The aim is really to stimulate thought within the audience about grief. I found that, particularly in western society, we find it hard to talk about death. The show explores what happens when someone loses somebody close to them, what society does with that and how that affects our own experience of grief. We put that in the context of the end of humanity and the end of the universe and see how that might help someone when they are grieving for an individual. Death is so unexplained, so abstract – I wanted to make people think about how they might behave around somebody grieving, or for the person grieving to realise how people around them might act and how that might help – or not help them. I’m really using the singing voice to try and bring those ideas to life.
How would you describe the format for Scenes From the End?

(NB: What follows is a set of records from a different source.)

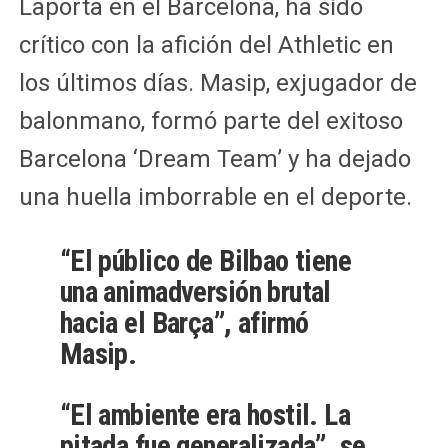
Laporta en el Barcelona, ha sido
crítico con la afición del Athletic en
los últimos días. Masip, exjugador de
balonmano, formó parte del exitoso
Barcelona ‘Dream Team’ y ha dejado
una huella imborrable en el deporte.
“El público de Bilbao tiene
una animadversión brutal
hacia el Barça”, afirmó
Masip.
“El ambiente era hostil. La
pitada fue generalizada”, se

The idea is to use the singing voice in a very unusual way. It’s neither wholly a play nor an opera – instead the singing voice becomes a medium to convey very direct emotions and ideas. Sometimes I sing words, but at other times I might be singing sound effects, or even making noise percussively – it’s very theatrical. It was written by a composer called Jonathan Woolgar.
So how did you meet Jonathan Woolgar?
We were both at Cambridge University, although we didn’t know each other then. I founded a contemporary quartet, The Hermes Experiment, made up of voice, clarinet, double bass and harp. We commission composers to write for us because it’s such an unusual combination of instruments. Jonatha.n was one of the first composers we commissioned. We met a few times and then got a director on board – Emily Burns. She directed a new play at the Fringe by Liam Williams called Travesty, and now she’s assisting at Opera North.
What did you study at Cambridge?
Both Jonathan and I studied music. Emily (our director) studied there too, although we only met after graduating.
Is there humour in the show?
Yes – how much depends on the audience. I think the second part is definitely the funniest – it’s quite random but it’s also the most upbeat. Essentially what I try to do is portray how humanity will deal with its ending – people laugh a lot because it’s very energetic and all over the place.
How deeply do you draw on personal experience of grief?
I’ve experienced grief personally in the last six years but I didn’t want it to be about me – grief is universal, so having someone external come in and put my thoughts into his work really helped.
Do you interact with the audience?
There’s no audience participation per se, but a lot of the time I address the audience directly and it’s quite intimate. At the beginning of part three, I’m silent, looking the audience in the eye, but I don’t make them come up on stage, so they’re not going to feel awkward.
What’s the subject for your next piece?
It’s going to be about memory and how the things and places we experience through our lives stay with us. I’m French and I only recently moved to London from Cambridge. Although I spent my childhood in France, I’m now quite a different person. The show will ask questions about how that happens and through performance, explore the experience of moving to a different country, a different culture and even a new language: how you become someone else although your roots remain, waiting to be triggered.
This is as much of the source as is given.